Bittencourts Kopfballtreffer war allerdings nicht nur für ihn speziell. Es untermauerte zudem eine besondere Stärke der Kölner in dieser Saison. Bittencourt traf zum 13. Kölner Tor in dieser Spielzeit nach einer Flanke, später erzielte Modeste Tor Nummer 14 nach einer Flanke. Damit ist der Effzeh ligaweit das erfolgreichste Team nach Hereingaben von außen.

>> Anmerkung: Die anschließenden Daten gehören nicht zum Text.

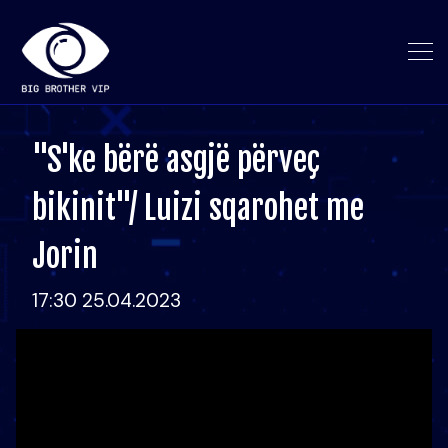
"S'ke bërë asgjë përveç
bikinit"/ Luizi sqarohet me
Jorin
17:30 25.04.2023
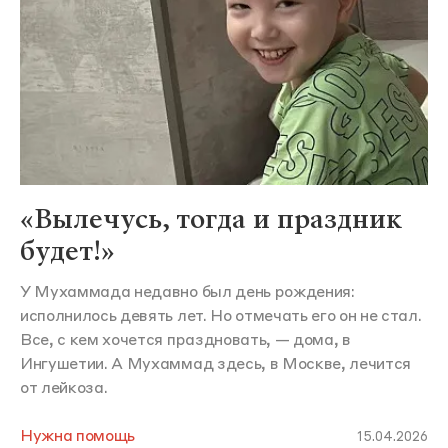
«Вылечусь, тогда и праздник
будет!»
У Мухаммада недавно был день рождения:
исполнилось девять лет. Но отмечать его он не стал.
Все, с кем хочется праздновать, — дома, в
Ингушетии. А Мухаммад здесь, в Москве, лечится
от лейкоза.
Нужна помощь
15.04.2026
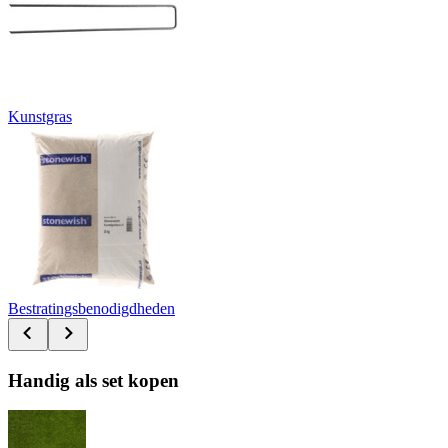
Kunstgras
Bestratingsbenodigdheden
Handig als set kopen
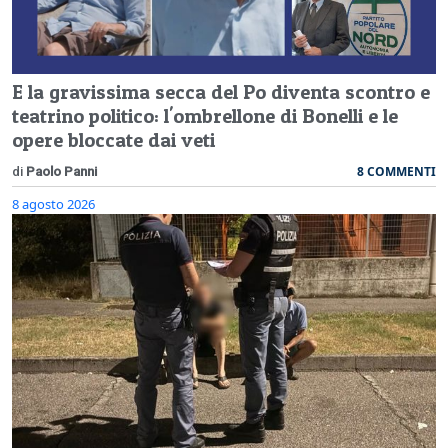
E la gravissima secca del Po diventa scontro e
teatrino politico: l'ombrellone di Bonelli e le
opere bloccate dai veti
8 COMMENTI
di
Paolo Panni
8 agosto 2026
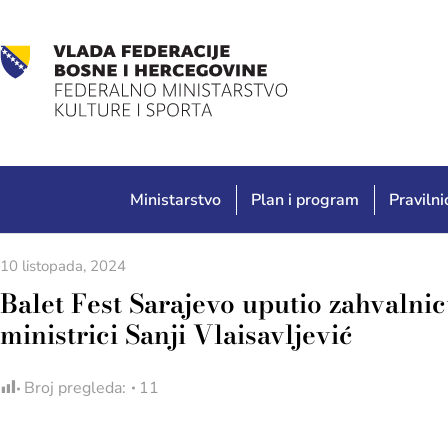
Ministarstvo
Plan i program
Pravilnic
10 listopada, 2024
Balet Fest Sarajevo uputio zahvalnic
ministrici Sanji Vlaisavljević
Broj pregleda:
11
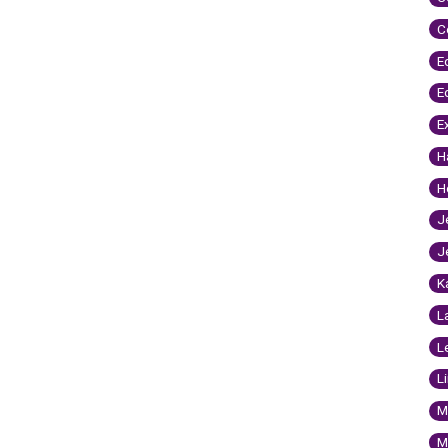
C
E
E
E
H
H
J
J
K
L
L
L
M
M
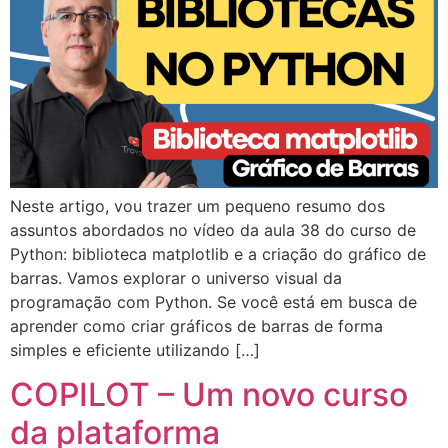
Neste artigo, vou trazer um pequeno resumo dos
assuntos abordados no vídeo da aula 38 do curso de
Python: biblioteca matplotlib e a criação do gráfico de
barras. Vamos explorar o universo visual da
programação com Python. Se você está em busca de
aprender como criar gráficos de barras de forma
simples e eficiente utilizando […]
COPILOT – Um novo curso
da plataforma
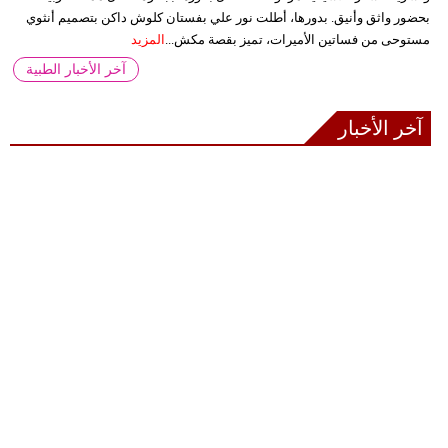
بحضور واثق وأنيق. بدورها، أطلت نور علي بفستان كلوش داكن بتصميم أنثوي
مستوحى من فساتين الأميرات، تميز بقصة مكش...
المزيد
آخر الأخبار الطبية
آخر الأخبار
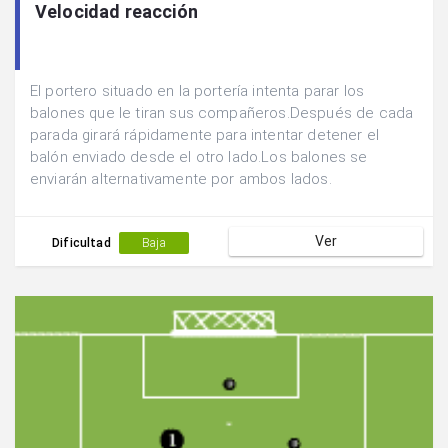
Velocidad reacción
El portero situado en la portería intenta parar los
balones que le tiran sus compañeros.Después de cada
parada girará rápidamente para intentar detener el
balón enviado desde el otro lado.Los balones se
enviarán alternativamente por ambos lados.
Ver
Dificultad
Baja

Am Freitagabend war Bittencourt nicht der Flankengeber, sondern deren Verwerter. Seine Bestform hat er zwar noch nicht wieder erreicht, dafür fehlen noch einige Prozent an körperlicher Fitness. Doch für den Effzeh ist der Flügelspieler im Saisonendspurt wieder zu einer echten Waffe geworden. „Wenn der jetzt schon Kopfballtore macht, wird es schwer ihn zu stoppen“, sagte Jörg Schmadtke nach dem Spiel mit einem Schmunzeln. Auch Matthias Lehmann freute sich mit seinem Teamkollegen: „Leo war in dieser Woche noch fünf Mal im Kraftraum, um sich da hochschrauben zu können.“

Das Timing stimmt, doch körperlich meist unterlegen

Dass Bittencourt bei den meisten Abwehrspielern nicht als Kopfball-Monster gefürchtet ist, liegt nicht daran, dass ihm das Talent dazu fehlt, die Bälle mit dem Kopf zu nehmen. Vielmehr sind es die anatomischen Grundvoraussetzungen, die noch mehr Kopfballtreffer verhindern. „Die Jungs wissen, dass wenn ich im Fünfmeterraum zum Kopfball komme, der Ball meistens drin ist“, sagte das Energiebündel nach dem Sieg über Bremen. Das Problem: „Ich habe ein gutes Timing, bin nur meist körperlich unterlegen und komme eigentlich nie dazu.“

Die Gala gegen Bremen mit einem Tor und zwei Assists hat dem Offensivspieler aber sichtlich gut getan. „Ich werde dem Trainer mal sagen, dass ich in Zukunft bei Standards vorne reingehen möchte“, witzelte Bittencourt später. Auch, wenn Peter Stöger diese Option wohl nicht ziehen wird, ist bei Kölns Schlüsselspieler das Selbstbewusstsein wieder voll da. Für den Saisonendspurt könnte der 23-Jährige noch enorm wichtig werden.